The paper draws on multiple strands of evidence to make its case, including the rapid decline of Arctic sea ice, mountain glaciers, and the Greenland and Antarctic ice sheets, the expansion of hot, dry subtropical zones, the increase in drought and wildfires, and the loss of coral reefs because of ocean acidification.

“The main point is that the 2C target – which is almost out of reach now, or quickly becoming out of reach – is itself a dangerous target because it leads to a world that is greatly destabilised by rising sea levels and massive changes of climate patterns in different parts of the world,” said Professor Jeff Sachs, director of the Earth Institute at Columbia University, one of the PLoS paper’s authors.

An even bigger problem however was that the international community was far from even reaching that inadequate target, Sachs said. “Right now we are completely off track globally,” he said. “We are certainly not even in the same world as a 1C world. We are not even in a 2C world.”

The paper goes on to urge immediate cuts in global emissions of 6% a year as well as ambitious reforestation efforts to try to keep temperatures in check. The paper acknowledges such actions would be “exceedingly difficult” to achieve, but says it is urgent to begin reductions now, rather than wait until future decades.
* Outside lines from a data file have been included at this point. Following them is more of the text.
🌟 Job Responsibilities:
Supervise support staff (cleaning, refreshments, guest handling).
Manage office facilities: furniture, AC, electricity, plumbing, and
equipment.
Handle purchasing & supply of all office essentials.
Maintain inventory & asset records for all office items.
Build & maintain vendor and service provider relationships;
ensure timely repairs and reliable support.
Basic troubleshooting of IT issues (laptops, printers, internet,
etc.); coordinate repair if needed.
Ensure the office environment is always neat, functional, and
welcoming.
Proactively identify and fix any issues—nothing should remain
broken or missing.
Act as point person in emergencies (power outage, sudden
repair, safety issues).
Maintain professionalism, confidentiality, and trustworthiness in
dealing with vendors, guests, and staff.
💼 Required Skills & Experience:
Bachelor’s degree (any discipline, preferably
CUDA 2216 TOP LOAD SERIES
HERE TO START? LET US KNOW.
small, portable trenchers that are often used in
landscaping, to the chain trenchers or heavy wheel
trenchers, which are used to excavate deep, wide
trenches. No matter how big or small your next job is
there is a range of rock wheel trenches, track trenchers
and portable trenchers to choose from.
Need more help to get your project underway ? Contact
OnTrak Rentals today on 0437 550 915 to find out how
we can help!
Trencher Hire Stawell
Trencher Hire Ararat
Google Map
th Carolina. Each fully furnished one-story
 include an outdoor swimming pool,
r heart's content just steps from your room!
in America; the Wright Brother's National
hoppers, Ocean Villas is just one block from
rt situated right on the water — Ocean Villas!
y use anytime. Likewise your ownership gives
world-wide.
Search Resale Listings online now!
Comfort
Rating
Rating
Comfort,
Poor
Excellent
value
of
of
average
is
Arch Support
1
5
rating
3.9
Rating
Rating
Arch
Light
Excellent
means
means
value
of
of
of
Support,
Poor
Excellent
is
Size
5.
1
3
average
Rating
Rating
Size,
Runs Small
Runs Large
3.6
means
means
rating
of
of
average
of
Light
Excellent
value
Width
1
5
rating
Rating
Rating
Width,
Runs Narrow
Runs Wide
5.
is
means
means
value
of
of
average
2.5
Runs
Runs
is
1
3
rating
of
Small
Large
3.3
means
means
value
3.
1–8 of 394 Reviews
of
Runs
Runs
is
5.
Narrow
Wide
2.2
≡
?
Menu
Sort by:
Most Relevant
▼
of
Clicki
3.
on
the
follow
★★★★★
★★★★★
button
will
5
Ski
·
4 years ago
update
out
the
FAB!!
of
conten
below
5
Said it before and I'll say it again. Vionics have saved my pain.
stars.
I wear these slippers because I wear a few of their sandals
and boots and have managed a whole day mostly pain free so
It warns that the targets will remain far out of reach so long with continued exploitation of fossil fuels, such as coal burning for electricity and continued exploitation of unconventional oil and gas.

The paper also offers prescriptions, urging the adoption of a direct carbon tax at point of production and entry. “Our policy implication is that we have to have a carbon fee and some of the major countries need to agree on that and if that were done it would be possible to actually get global emissions to begin to come down rapidly I think,” Hansen said.